He was, however, a big part of the game plan.
"The one thing about him is he's going to attack you," Ohio State head coach Jim Tressel said, noting the Buckeyes called screen passes to use his aggressiveness against him and motioned the tight end prior to the snap to put him in less advantageous positions.
"We did want to trade our tight end a little bit and make him switch technique that he normally plays, and we wanted to zone block him a little bit too and put two people on him and have him rub off up to the linebacker level. There was definitely a lot of thinking with (Kerrigan) in mind."
Kerrigan finished with four tackles, including 2 1/2 for loss.
"He also was a great indicator of where they were blitzing from because he's a guy that was their ‘big stick' blitzer that goes two gaps over on zone blitzes, so we had a pretty good feel for where he was going to be," Tressel said. "We have a lot of respect for the kind of player he was, and it will be interesting to look back in the film how successful we were. We chipped on our backs a little bit with him."
2. Can the Buckeyes stop the Purdue running game?
Ohio State emphatically snapped Purdue's streak of five consecutive games with at least 200 yards rushing.
The Boilermakers entered Ohio Stadium averaging 202.3 yards per game but managed only 30 against the Buckeyes.
"I think our whole team just played well," defensive lineman Cameron Heyward said after recording five tackles. including one for loss. "It wasn't just the defensive line, it wasn't just the linebackers, it wasn't just the DBs, it was everybody working together, and I think we just executed very well."
3. What about the Boilermaker passing game?

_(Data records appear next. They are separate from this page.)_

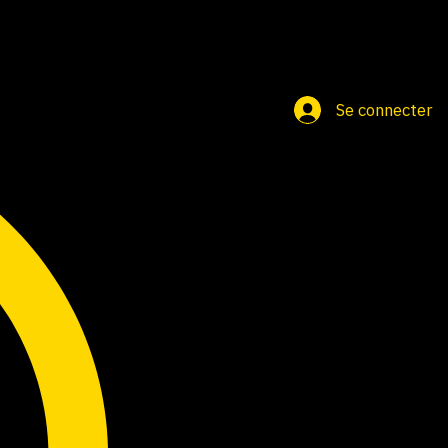
Se connecter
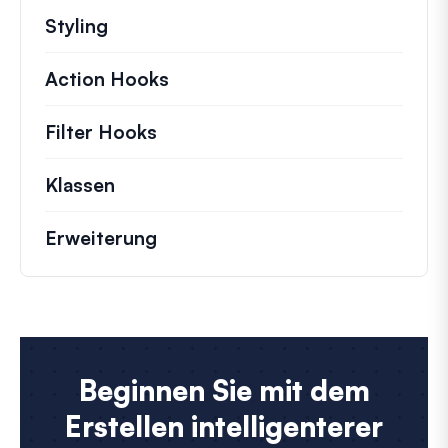
Styling
Action Hooks
Details zu wichtigen Aktionen,
Filter Hooks
Informationen zu nützlichen Fil
Klassen
Dokumentation und Referenzen für 
Erweiterung
Beginnen Sie mit dem
Erstellen intelligenterer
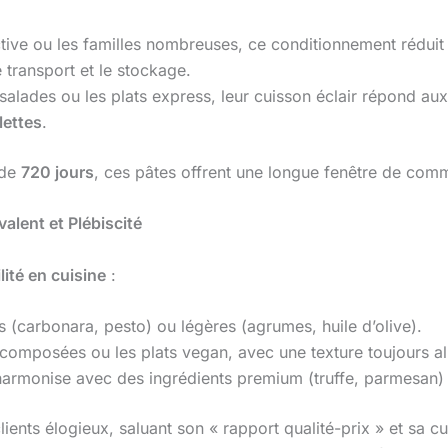
ctive ou les familles nombreuses, ce conditionnement réduit 
e transport et le stockage.
 salades ou les plats express, leur cuisson éclair répond a
lettes
.
 de
720 jours
, ces pâtes offrent une longue fenêtre de comme
valent et Plébiscité
lité en cuisine
:
(carbonara, pesto) ou légères (agrumes, huile d’olive).
 composées ou les plats vegan, avec une texture toujours al
’harmonise avec des ingrédients premium (truffe, parmesan
lients élogieux, saluant son « rapport qualité-prix » et sa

Although running had been the Purdue bread and butter all season, the Boilermakers figured to need to hit some plays through the air to knock off the Buckeyes.
They came nowhere close.
The longest Purdue completion of the day was 14 yards, and that came in the fourth quarter when the outcome had long been decided and Ohio State's starting defense had gone to the bench.

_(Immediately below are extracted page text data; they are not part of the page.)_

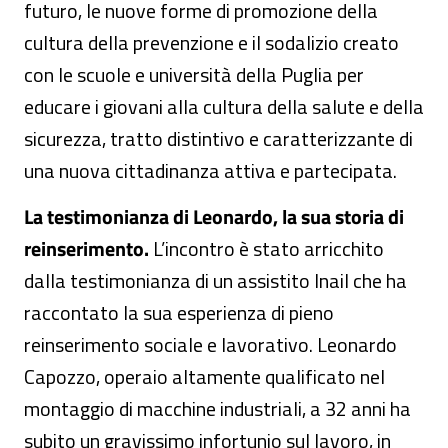
futuro, le nuove forme di promozione della
cultura della prevenzione e il sodalizio creato
con le scuole e università della Puglia per
educare i giovani alla cultura della salute e della
sicurezza, tratto distintivo e caratterizzante di
una nuova cittadinanza attiva e partecipata.
La testimonianza di Leonardo, la sua storia di
reinserimento.
L’incontro è stato arricchito
dalla testimonianza di un assistito Inail che ha
raccontato la sua esperienza di pieno
reinserimento sociale e lavorativo. Leonardo
Capozzo, operaio altamente qualificato nel
montaggio di macchine industriali, a 32 anni ha
subito un gravissimo infortunio sul lavoro, in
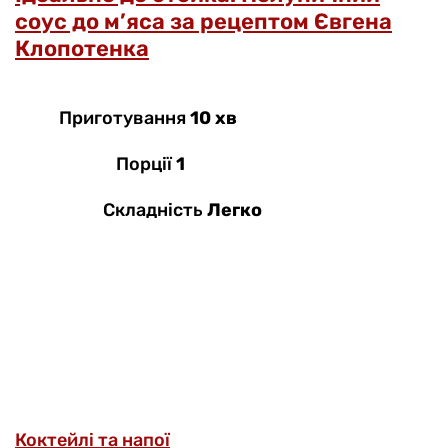
соус до м’яса за рецептом Євгена
Клопотенка
Приготування
10 хв
Порції
1
Складність
Легко
Коктейлі та напої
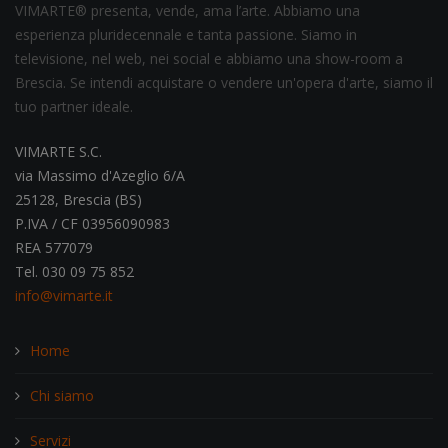
VIMARTE® presenta, vende, ama l’arte. Abbiamo una
esperienza pluridecennale e tanta passione. Siamo in
televisione, nel web, nei social e abbiamo una show-room a
Brescia. Se intendi acquistare o vendere un'opera d'arte, siamo il
tuo partner ideale.
VIMARTE S.C.
via Massimo d'Azeglio 6/A
25128, Brescia (BS)
P.IVA / CF 03956090983
REA 577079
Tel. 030 09 75 852
info@vimarte.it
Home
Chi siamo
Servizi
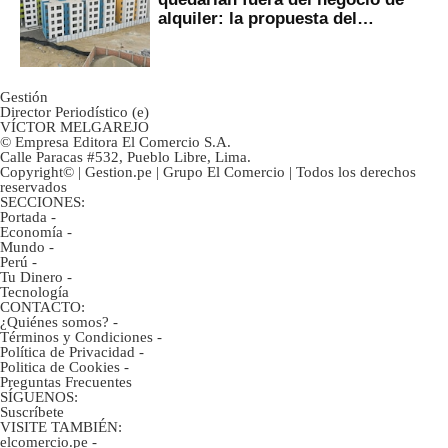
alquiler: la propuesta del
gobierno
Gestión
Director Periodístico (e)
VÍCTOR MELGAREJO
© Empresa Editora El Comercio S.A.
Calle Paracas #532, Pueblo Libre, Lima.
Copyright© | Gestion.pe | Grupo El Comercio | Todos los derechos
reservados
SECCIONES:
Portada
-
Economía
-
Mundo
-
Perú
-
Tu Dinero
-
Tecnología
CONTACTO:
¿Quiénes somos?
-
Términos y Condiciones
-
Política de Privacidad
-
Politica de Cookies
-
Preguntas Frecuentes
SÍGUENOS:
Suscríbete
VISITE TAMBIÉN:
elcomercio.pe
-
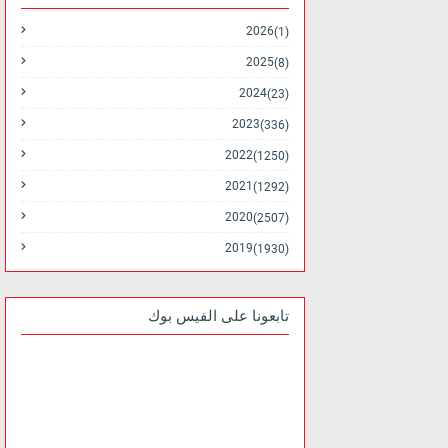
2026
(1)
2025
(8)
2024
(23)
2023
(336)
2022
(1250)
2021
(1292)
2020
(2507)
2019
(1930)
تابعونا على الفيس بوك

4. Which Terrelle Pryor will show up at Ohio Stadium?
Ohio State's quarterback shook off poor performances a week ago at Wisconsin and a season ago at Purdue to turn in an efficient 16-for-22 passing day.

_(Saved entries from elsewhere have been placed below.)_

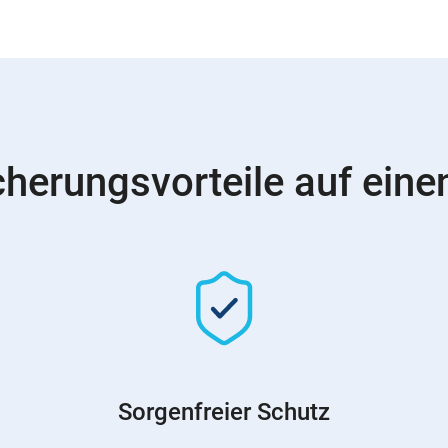
cherungsvorteile auf einen
Sorgenfreier Schutz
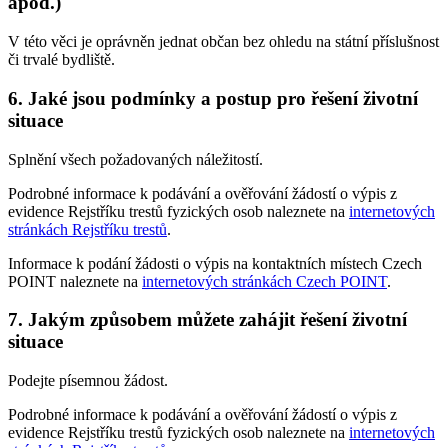
apod.)
V této věci je oprávněn jednat občan bez ohledu na státní příslušnost
či trvalé bydliště.
6. Jaké jsou podmínky a postup pro řešení životní
situace
Splnění všech požadovaných náležitostí.
Podrobné informace k podávání a ověřování žádostí o výpis z
evidence Rejstříku trestů fyzických osob naleznete na
internetových
stránkách Rejstříku trestů
.
Informace k podání žádosti o výpis na kontaktních místech Czech
POINT naleznete na
internetových stránkách Czech POINT
.
7. Jakým způsobem můžete zahájit řešení životní
situace
Podejte písemnou žádost.
Podrobné informace k podávání a ověřování žádostí o výpis z
evidence Rejstříku trestů fyzických osob naleznete na
internetových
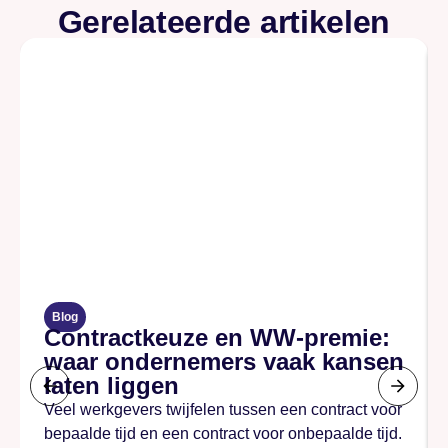
Gerelateerde artikelen
Blog
Contractkeuze en WW-premie:
waar ondernemers vaak kansen
laten liggen
Veel werkgevers twijfelen tussen een contract voor
bepaalde tijd en een contract voor onbepaalde tijd.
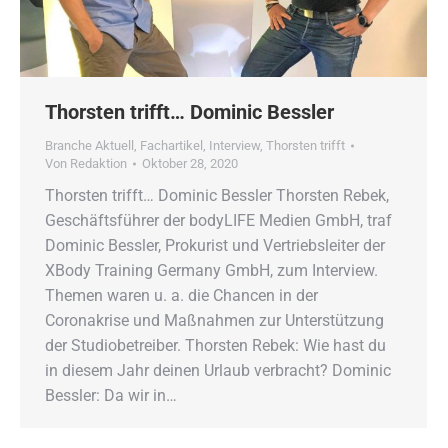
Thorsten trifft… Dominic Bessler
Branche Aktuell
,
Fachartikel
,
Interview
,
Thorsten trifft
Von
Redaktion
Oktober 28, 2020
Thorsten trifft… Dominic Bessler Thorsten Rebek,
Geschäftsführer der bodyLIFE Medien GmbH, traf
Dominic Bessler, Prokurist und Vertriebsleiter der
XBody Training Germany GmbH, zum Interview.
Themen waren u. a. die Chancen in der
Coronakrise und Maßnahmen zur Unterstützung
der Studiobetreiber. Thorsten Rebek: Wie hast du
in diesem Jahr deinen Urlaub verbracht? Dominic
Bessler: Da wir in…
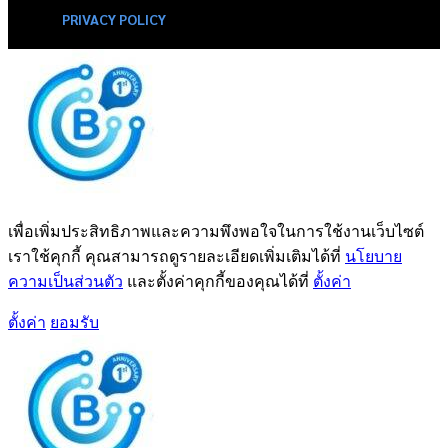
PRIVACY POLICY
เพื่อเพิ่มประสิทธิภาพและความพึงพอใจในการใช้งานเว็บไซต์
เราใช้คุกกี้ คุณสามารถดูรายละเอียดเพิ่มเติมได้ที่
นโยบาย
ความเป็นส่วนตัว
และตั้งค่าคุกกี้ของคุณได้ที่
ตั้งค่า
ตั้งค่า
ยอมรับ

He totaled 270 yards through the air with three touchdowns, and even a pair of interceptions did not dampen his day much.
"The one interception I was supposed to read the middle linebacker and I read it wrong," Pryor said. "I thought I would get it out real fast and just catch it for a hitch for about five or six yards. The second time the defensive end dropped and I had no clue. I was trying to get the ball to Dane (Sanzenbacher).
"I think at the end of the day we had a decent throwing day, but we can always get better."
5. Will a team make a game-changing play on special teams?
Although a 35-yard kickoff return by Purdue's O.J. Ross seemed to have Buckeye fans holding their breath, two special teams plays helped Ohio State build its early momentum.
"I thought the one time where we got walled off a little bit and they creased it and it looked like a real long return, now, it was out to the 37 because they ran all the way across the field, but when they're running that long with the ball on kickoff return, you get nervous," Tressel said. "I thought we improved a little bit."
The Buckeyes opened their first possession from the Ohio State 40-yard line after return man Jordan Hall allowed the opening kickoff to roll out of bounds inside the 5.
"As weird as it sounds, we got a little bit of momentum by not touching the ball," Sanzenbacher said.
The second OSU touchdown drive started from the Purdue 39 after an Ohio State punt bounced off the head of a Purdue player and Jermale Hines scooped it up.